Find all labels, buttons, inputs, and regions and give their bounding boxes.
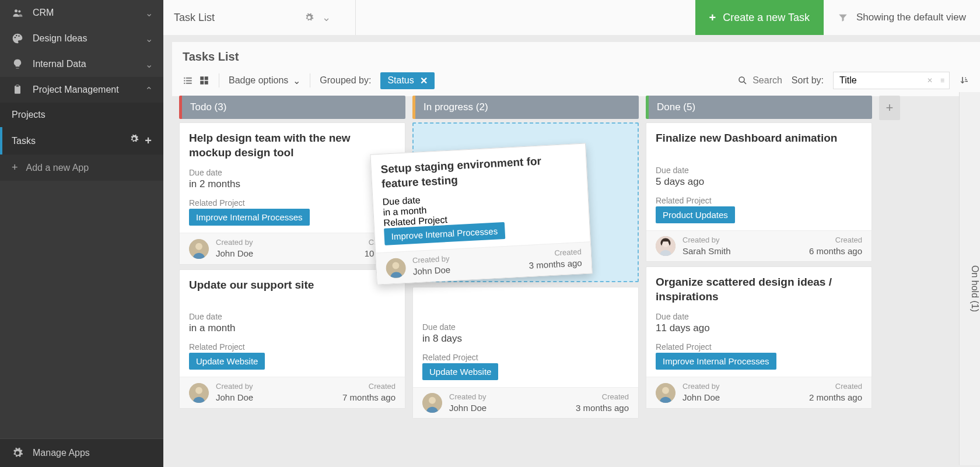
svg-point-0	[15, 9, 18, 12]
divider	[219, 73, 219, 87]
svg-point-22	[195, 387, 202, 394]
sidebar-item-design[interactable]: Design Ideas ⌄	[0, 26, 163, 51]
task-card[interactable]: Due date in 8 days Related Project Updat…	[412, 287, 639, 419]
due-date-value: in 2 months	[189, 178, 396, 190]
page-title: Task List	[174, 12, 215, 24]
sort-by-label: Sort by:	[792, 75, 824, 86]
card-title: Setup staging environment for feature te…	[380, 152, 578, 191]
add-app-button[interactable]: + Add a new App	[0, 155, 163, 181]
add-column-button[interactable]: +	[879, 96, 900, 120]
svg-point-28	[662, 387, 669, 394]
avatar	[189, 383, 209, 403]
task-card-dragging[interactable]: Setup staging environment for feature te…	[370, 143, 592, 285]
column-done: Done (5) Finalize new Dashboard animatio…	[646, 96, 872, 467]
creator-name: John Doe	[216, 392, 253, 403]
search-icon	[737, 75, 748, 86]
grid-view-icon[interactable]	[199, 75, 209, 86]
project-tag[interactable]: Improve Internal Processes	[656, 353, 776, 370]
task-card[interactable]: Organize scattered design ideas / inspir…	[646, 266, 872, 409]
create-task-button[interactable]: + Create a new Task	[695, 0, 824, 35]
card-title: Help design team with the new mockup des…	[189, 131, 396, 160]
created-by-label: Created by	[682, 382, 720, 392]
gear-icon[interactable]	[130, 134, 139, 148]
avatar	[656, 383, 676, 403]
column-onhold-collapsed[interactable]: On hold (1)	[959, 92, 980, 465]
sidebar-sub-projects[interactable]: Projects	[0, 103, 163, 127]
close-icon[interactable]: ✕	[927, 76, 933, 85]
search-button[interactable]: Search	[737, 75, 782, 86]
sidebar-sub-tasks[interactable]: Tasks +	[0, 127, 163, 155]
svg-line-18	[744, 82, 746, 84]
board-toolbar: Tasks List Badge options ⌄ Grouped by: S…	[172, 42, 980, 96]
created-label: Created	[809, 382, 862, 392]
svg-rect-8	[186, 78, 192, 79]
due-date-value: in 8 days	[422, 333, 629, 345]
view-filter-button[interactable]: Showing the default view	[824, 0, 980, 35]
column-header-progress[interactable]: In progress (2)	[412, 96, 639, 119]
manage-apps-button[interactable]: Manage Apps	[0, 438, 163, 467]
column-header-done[interactable]: Done (5)	[646, 96, 872, 119]
close-icon[interactable]: ✕	[420, 75, 428, 86]
people-icon	[12, 7, 23, 19]
sidebar-label: Internal Data	[33, 59, 86, 69]
sidebar-item-pm[interactable]: Project Management ⌄	[0, 77, 163, 103]
due-date-label: Due date	[656, 312, 862, 321]
chevron-down-icon: ⌄	[145, 8, 153, 19]
view-filter-label: Showing the default view	[856, 12, 966, 23]
due-date-label: Due date	[422, 322, 629, 332]
plus-icon: +	[709, 11, 716, 24]
svg-point-17	[739, 77, 744, 82]
due-date-label: Due date	[189, 312, 396, 321]
sort-direction-button[interactable]	[959, 75, 970, 86]
add-app-label: Add a new App	[26, 163, 89, 173]
project-tag[interactable]: Update Website	[422, 363, 498, 380]
sidebar-sub-label: Tasks	[12, 136, 36, 146]
column-todo: Todo (3) Help design team with the new m…	[179, 96, 405, 467]
chip-label: Status	[387, 75, 414, 86]
sidebar-item-internal[interactable]: Internal Data ⌄	[0, 51, 163, 77]
creator-name: John Doe	[682, 392, 720, 403]
gear-icon[interactable]	[304, 13, 314, 22]
list-view-icon[interactable]	[183, 75, 193, 86]
project-tag[interactable]: Product Updates	[656, 206, 735, 223]
sidebar-item-crm[interactable]: CRM ⌄	[0, 0, 163, 26]
project-tag[interactable]: Improve Internal Processes	[189, 209, 310, 226]
card-title: Finalize new Dashboard animation	[656, 131, 862, 146]
svg-rect-14	[205, 76, 208, 80]
column-header-todo[interactable]: Todo (3)	[179, 96, 405, 119]
topbar: Task List ⌄ + Create a new Task Showing …	[163, 0, 980, 35]
avatar	[189, 239, 209, 259]
plus-icon[interactable]: +	[145, 134, 152, 148]
created-label: Created	[342, 382, 396, 392]
task-card[interactable]: Help design team with the new mockup des…	[179, 122, 405, 265]
avatar	[422, 393, 442, 413]
creator-name: Sarah Smith	[682, 245, 731, 257]
task-card[interactable]: Finalize new Dashboard animation Due dat…	[646, 122, 872, 262]
created-by-label: Created by	[216, 238, 253, 248]
chevron-up-icon: ⌄	[145, 85, 153, 96]
divider	[310, 73, 310, 87]
context-title: Task List ⌄	[163, 11, 341, 24]
related-project-label: Related Project	[656, 342, 862, 352]
clipboard-icon	[12, 84, 23, 96]
sidebar-label: Design Ideas	[33, 33, 87, 44]
chevron-down-icon: ⌄	[145, 59, 153, 70]
created-when: 7 months ago	[342, 392, 396, 403]
chevron-down-icon[interactable]: ⌄	[322, 11, 331, 24]
plus-icon: +	[12, 161, 18, 174]
svg-rect-13	[200, 76, 204, 80]
divider	[355, 0, 356, 35]
group-chip-status[interactable]: Status ✕	[380, 72, 434, 89]
project-tag[interactable]: Update Website	[189, 353, 265, 370]
task-card[interactable]: Update our support site Due date in a mo…	[179, 269, 405, 409]
filter-icon	[838, 12, 848, 23]
svg-point-2	[15, 37, 16, 38]
created-by-label: Created by	[216, 382, 253, 392]
card-title: Organize scattered design ideas / inspir…	[656, 275, 862, 304]
created-label: Created	[809, 236, 862, 245]
sort-field-select[interactable]: Title ✕ ≡	[833, 72, 950, 89]
grouped-by-label: Grouped by:	[320, 75, 371, 86]
svg-point-3	[16, 35, 17, 37]
svg-rect-9	[184, 80, 185, 81]
badge-options-dropdown[interactable]: Badge options ⌄	[229, 75, 300, 86]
-------------------------
▶ _EXERCISE_:
Produce the full material again verbatim, with the pictures dropped.

▶ _EXERCISE RESULT_:
Find all labels, buttons, inputs, and regions and give their bounding boxes.
svg-point-0	[15, 9, 18, 12]
divider	[219, 73, 219, 87]
svg-point-22	[195, 387, 202, 394]
sidebar-item-design[interactable]: Design Ideas ⌄	[0, 26, 163, 51]
task-card[interactable]: Due date in 8 days Related Project Updat…	[412, 287, 639, 419]
due-date-value: in 2 months	[189, 178, 396, 190]
page-title: Task List	[174, 12, 215, 24]
sort-by-label: Sort by:	[792, 75, 824, 86]
card-title: Setup staging environment for feature te…	[380, 152, 578, 191]
add-app-button[interactable]: + Add a new App	[0, 155, 163, 181]
add-column-button[interactable]: +	[879, 96, 900, 120]
svg-point-28	[662, 387, 669, 394]
avatar	[189, 383, 209, 403]
task-card-dragging[interactable]: Setup staging environment for feature te…	[370, 143, 592, 285]
column-done: Done (5) Finalize new Dashboard animatio…	[646, 96, 872, 467]
creator-name: John Doe	[216, 392, 253, 403]
search-icon	[737, 75, 748, 86]
grid-view-icon[interactable]	[199, 75, 209, 86]
project-tag[interactable]: Improve Internal Processes	[656, 353, 776, 370]
task-card[interactable]: Organize scattered design ideas / inspir…	[646, 266, 872, 409]
create-task-button[interactable]: + Create a new Task	[695, 0, 824, 35]
card-title: Help design team with the new mockup des…	[189, 131, 396, 160]
created-by-label: Created by	[682, 382, 720, 392]
gear-icon[interactable]	[130, 134, 139, 148]
avatar	[656, 383, 676, 403]
column-onhold-collapsed[interactable]: On hold (1)	[959, 92, 980, 465]
sidebar-sub-projects[interactable]: Projects	[0, 103, 163, 127]
close-icon[interactable]: ✕	[927, 76, 933, 85]
search-button[interactable]: Search	[737, 75, 782, 86]
sidebar-sub-tasks[interactable]: Tasks +	[0, 127, 163, 155]
svg-line-18	[744, 82, 746, 84]
board-toolbar: Tasks List Badge options ⌄ Grouped by: S…	[172, 42, 980, 96]
created-label: Created	[809, 382, 862, 392]
svg-rect-8	[186, 78, 192, 79]
due-date-value: in 8 days	[422, 333, 629, 345]
view-filter-button[interactable]: Showing the default view	[824, 0, 980, 35]
column-header-progress[interactable]: In progress (2)	[412, 96, 639, 119]
manage-apps-button[interactable]: Manage Apps	[0, 438, 163, 467]
column-header-done[interactable]: Done (5)	[646, 96, 872, 119]
close-icon[interactable]: ✕	[420, 75, 428, 86]
people-icon	[12, 7, 23, 19]
sidebar-label: Internal Data	[33, 59, 86, 69]
sidebar-item-pm[interactable]: Project Management ⌄	[0, 77, 163, 103]
due-date-label: Due date	[656, 312, 862, 321]
chevron-down-icon: ⌄	[145, 8, 153, 19]
view-filter-label: Showing the default view	[856, 12, 966, 23]
due-date-label: Due date	[422, 322, 629, 332]
plus-icon: +	[709, 11, 716, 24]
svg-point-17	[739, 77, 744, 82]
due-date-label: Due date	[189, 312, 396, 321]
sort-direction-button[interactable]	[959, 75, 970, 86]
add-app-label: Add a new App	[26, 163, 89, 173]
project-tag[interactable]: Update Website	[422, 363, 498, 380]
sidebar-sub-label: Tasks	[12, 136, 36, 146]
column-todo: Todo (3) Help design team with the new m…	[179, 96, 405, 467]
chip-label: Status	[387, 75, 414, 86]
sidebar-item-internal[interactable]: Internal Data ⌄	[0, 51, 163, 77]
creator-name: John Doe	[682, 392, 720, 403]
gear-icon[interactable]	[304, 13, 314, 22]
list-view-icon[interactable]	[183, 75, 193, 86]
project-tag[interactable]: Product Updates	[656, 206, 735, 223]
sidebar-item-crm[interactable]: CRM ⌄	[0, 0, 163, 26]
project-tag[interactable]: Improve Internal Processes	[189, 209, 310, 226]
card-title: Finalize new Dashboard animation	[656, 131, 862, 146]
svg-rect-14	[205, 76, 208, 80]
column-header-todo[interactable]: Todo (3)	[179, 96, 405, 119]
topbar: Task List ⌄ + Create a new Task Showing …	[163, 0, 980, 35]
avatar	[189, 239, 209, 259]
plus-icon[interactable]: +	[145, 134, 152, 148]
created-label: Created	[342, 382, 396, 392]
task-card[interactable]: Help design team with the new mockup des…	[179, 122, 405, 265]
avatar	[422, 393, 442, 413]
creator-name: Sarah Smith	[682, 245, 731, 257]
task-card[interactable]: Finalize new Dashboard animation Due dat…	[646, 122, 872, 262]
created-by-label: Created by	[216, 238, 253, 248]
chevron-up-icon: ⌄	[145, 85, 153, 96]
divider	[310, 73, 310, 87]
context-title: Task List ⌄	[163, 11, 341, 24]
related-project-label: Related Project	[656, 342, 862, 352]
clipboard-icon	[12, 84, 23, 96]
sidebar-label: Design Ideas	[33, 33, 87, 44]
chevron-down-icon: ⌄	[145, 59, 153, 70]
created-when: 7 months ago	[342, 392, 396, 403]
chevron-down-icon[interactable]: ⌄	[322, 11, 331, 24]
plus-icon: +	[12, 161, 18, 174]
svg-rect-13	[200, 76, 204, 80]
divider	[355, 0, 356, 35]
group-chip-status[interactable]: Status ✕	[380, 72, 434, 89]
project-tag[interactable]: Update Website	[189, 353, 265, 370]
task-card[interactable]: Update our support site Due date in a mo…	[179, 269, 405, 409]
filter-icon	[838, 12, 848, 23]
svg-point-2	[15, 37, 16, 38]
created-by-label: Created by	[216, 382, 253, 392]
card-title: Organize scattered design ideas / inspir…	[656, 275, 862, 304]
created-label: Created	[809, 236, 862, 245]
sort-field-select[interactable]: Title ✕ ≡	[833, 72, 950, 89]
grouped-by-label: Grouped by:	[320, 75, 371, 86]
svg-point-3	[16, 35, 17, 37]
svg-rect-9	[184, 80, 185, 81]
badge-options-dropdown[interactable]: Badge options ⌄	[229, 75, 300, 86]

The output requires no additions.